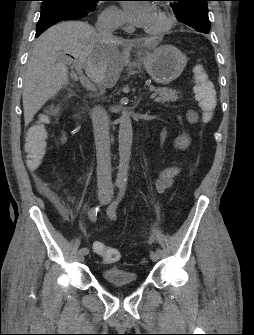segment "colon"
<instances>
[{
  "label": "colon",
  "mask_w": 254,
  "mask_h": 335,
  "mask_svg": "<svg viewBox=\"0 0 254 335\" xmlns=\"http://www.w3.org/2000/svg\"><path fill=\"white\" fill-rule=\"evenodd\" d=\"M193 90L196 100L201 108L204 121H210L217 108L216 91L213 83L202 66L197 65L194 68ZM46 118L35 124L29 131V141L26 142V158L24 163L27 172H42L45 163V151L47 146L44 140L47 134ZM99 255L107 262L114 263L120 259V253L113 247L97 248Z\"/></svg>",
  "instance_id": "1"
}]
</instances>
----------------
[Work instructions]:
Retype each record exactly as it appears above and drop the images.

[Written solution]:
segment "colon"
<instances>
[{
  "label": "colon",
  "mask_w": 254,
  "mask_h": 335,
  "mask_svg": "<svg viewBox=\"0 0 254 335\" xmlns=\"http://www.w3.org/2000/svg\"><path fill=\"white\" fill-rule=\"evenodd\" d=\"M193 90L196 100L201 108L204 121H210L217 108L216 91L213 83L202 66L197 65L194 68ZM46 118L35 124L29 131V141L26 142V158L24 163L27 172H42L45 163V151L47 146L44 140L47 134ZM99 255L107 262L114 263L120 259V253L113 247L97 248Z\"/></svg>",
  "instance_id": "1"
}]
</instances>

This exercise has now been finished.